Kejahatan Kebencian Anti-Asia di AS Berlipat tiga

Tahun 2021 terjadi peningkatan besar-besaran dalam kejahatan kebencian anti-Asia, dengan Los Angeles dan New York City mencatat kasus terbanyak.

Kejahatan kebencian anti-Asia di Amerika Serikat naik sebesar 339% pada tahun 2021, menurut sebuah laporan baru, dengan sebagian besar kasus dilaporkan di Los Angeles dan New York City.

Pusat Studi Kebencian dan Ekstremisme mengungkapkan pada hari Senin bahwa jumlah pelanggaran rasial semacam itu meningkat pesat pada tahun 2021, dengan Los Angeles mencatat “kejahatan kebencian paling banyak di kota mana pun di AS abad ini” dalam satu tahun terakhir saja.

Kota New York berada di urutan kedua untuk jumlah insiden kebencian anti-Asia yang tercatat, mengalami peningkatan 343% dari 30 kasus yang dilaporkan menjadi 133. Kejahatan kebencian anti-Asia di San Francisco meningkat pada tahun 2021 dengan sangat besar 567%, dari sembilan menjadi 60 insiden. Kejahatan rasial pada tahun 2020 sudah meningkat – naik 124% di AS dari 2019.

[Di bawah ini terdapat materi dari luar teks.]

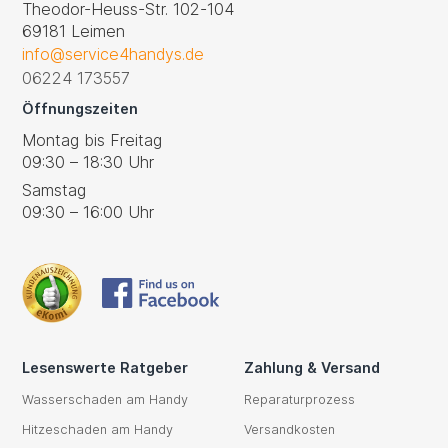
Theodor-Heuss-Str. 102-104
69181 Leimen
info@service4handys.de
06224 173557
Öffnungszeiten
Montag bis Freitag
09:30 – 18:30 Uhr
Samstag
09:30 – 16:00 Uhr
Lesenswerte Ratgeber
Zahlung & Versand
Wasserschaden am Handy
Reparaturprozess
Hitzeschaden am Handy
Versandkosten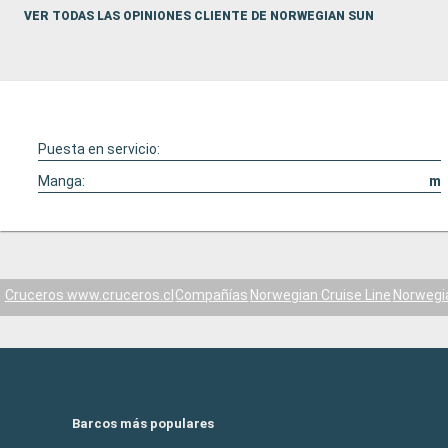
VER TODAS LAS OPINIONES CLIENTE DE NORWEGIAN SUN
Puesta en servicio:
Manga:
m
Cruceros www.cruceros.cl
Compañías
Norwegian Cruise Line
Norwegi
Barcos más populares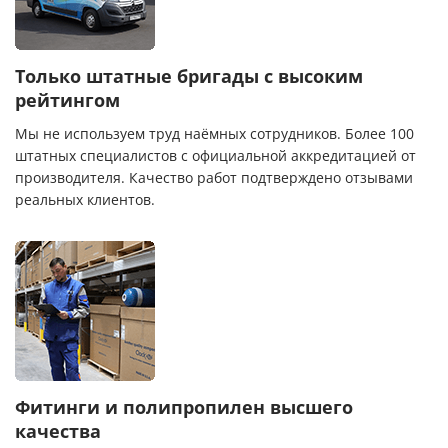
Только штатные бригады с высоким
рейтингом
Мы не используем труд наёмных сотрудников. Более 100
штатных специалистов с официальной аккредитацией от
производителя. Качество работ подтверждено отзывами
реальных клиентов.
Фитинги и полипропилен высшего
качества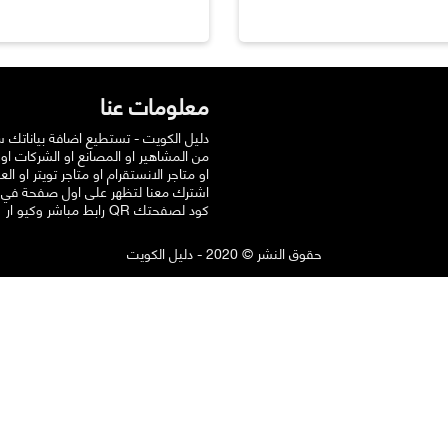
معلومات عنا
دليل الكويت - تستطيع اضافة بياناتك 
من المشاهير او المصانع او الشركات او
او متاجر الانستقرام او متاجر تويتر او الع
اشترك معنا لتظهر على اول صفحة في
رابط مباشر وكيو ار QR كود لصفحتك
حقوق النشر © 2020 - دليل الكويت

“Laporan meningkatnya kebencian anti-Asia pada tahun 2021, sayangnya, tidak mengejutkan,” kata Presiden Asian American Advancing Justice (AAJC) John C. Yang dalam sebuah pernyataan. “Sekali lagi, komunitas kami masih diserang, dan kami harus melanjutkan upaya kami untuk mengatasi kebencian anti-Asia.”

Organisasi nirlaba Stop AAPI Hate mengklaim tahun lalu bahwa lebih dari 9.000 insiden kebencian anti-Asia telah tercatat di AS sejak awal pandemi Covid-19.

Sekitar 48% kasus dilaporkan melibatkan “setidaknya satu pernyataan kebencian mengenai retorika anti-China dan/atau anti-imigran,” sementara 8,5% insiden terdiri dari “batuk atau diludahi.” Dalam hampir 1% kasus, para korban dikaitkan oleh penyerang dengan Partai Komunis China.